This Notice only applies to your use of this App. This Notice does not apply to any third party apps or websites linked to or accessible from the App. Roche is not responsible for the privacy practices, the content or any Processing activities of any third parties, sites or apps.

Definitions

User” or “you” means you, the individual, who has been prescribed the use of the App by the Roche Customer or are otherwise using the App.

Personal Information” means information that identifies, relates to, describes, is reasonably capable of being associated with, or could reasonably be linked, directly or indirectly, with a particular individual or household, including, but not limited to, your name, address, e-mail address, telephone number and/or certain categories of sensitive personal information (such as health data you may choose to share with us).

Data Controller” determines the purpose and means of personal data processing; this is a regulatory concept developed under the EU GDPR. In more lay terms, the data controller decides about the “why” and the “how” of the data processing.

Data Processor” processes personal data only on behalf of the controller, as determined in an agreement between the parties. The data processor is often a third party to the Data Controller (e.g. Roche to your HCP), but in the case of Roche, one legal entity of Roche may act as processor for another legal entity of Roche Group.

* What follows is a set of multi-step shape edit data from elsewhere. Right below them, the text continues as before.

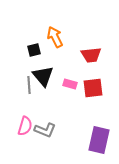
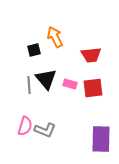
black triangle: moved 3 px right, 3 px down
purple rectangle: moved 2 px right, 1 px up; rotated 12 degrees counterclockwise
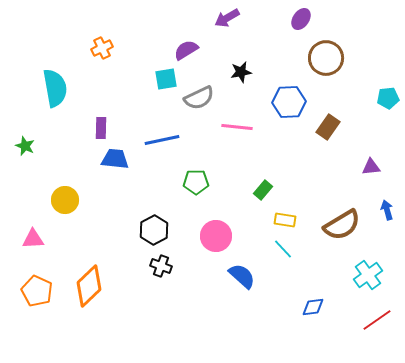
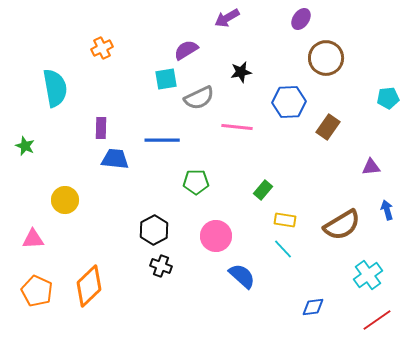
blue line: rotated 12 degrees clockwise
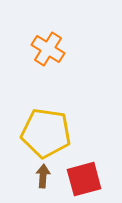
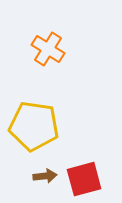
yellow pentagon: moved 12 px left, 7 px up
brown arrow: moved 2 px right; rotated 80 degrees clockwise
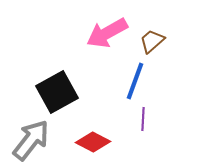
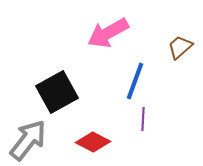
pink arrow: moved 1 px right
brown trapezoid: moved 28 px right, 6 px down
gray arrow: moved 3 px left
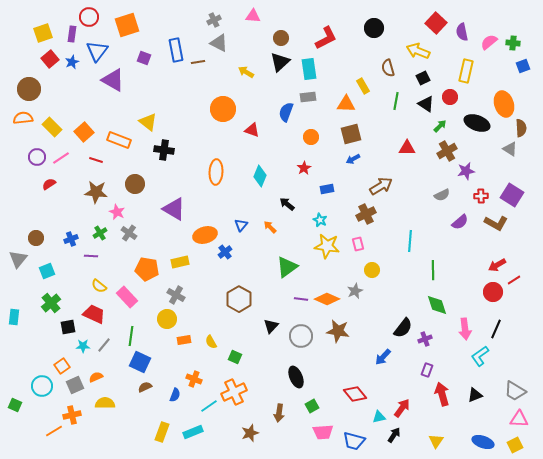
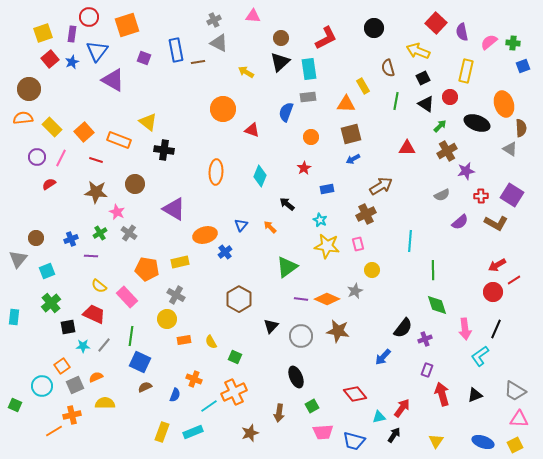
pink line at (61, 158): rotated 30 degrees counterclockwise
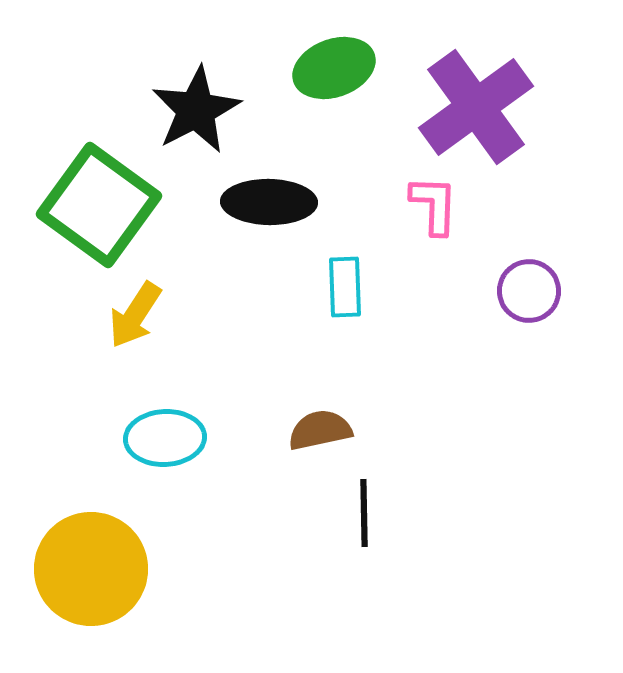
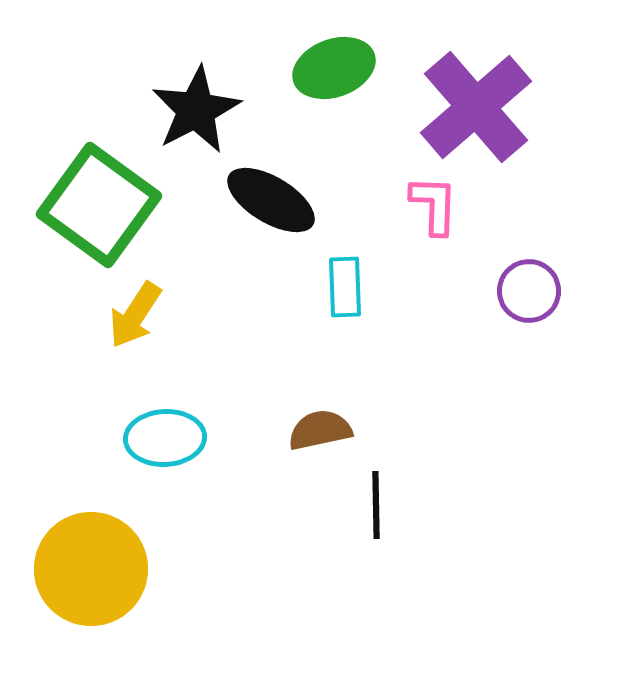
purple cross: rotated 5 degrees counterclockwise
black ellipse: moved 2 px right, 2 px up; rotated 30 degrees clockwise
black line: moved 12 px right, 8 px up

Processing” means any operation or set of operations which is performed on Personal Information, whether or not by automated means, such as collection, recording, organization, structuring, storage, adaptation or alteration, retrieval, consultation, use, disclosure by transmission, dissemination or otherwise making available, alignment or combination, restriction, erasure or destruction.

Roche Customer” means any institution, corporation or individual, which subscribed to use Roche’s Floodlight MS solution in order to be able to prescribe the use of this App to you. This includes your healthcare provider (HCP) and/or your healthcare institution who prescribed this App to you.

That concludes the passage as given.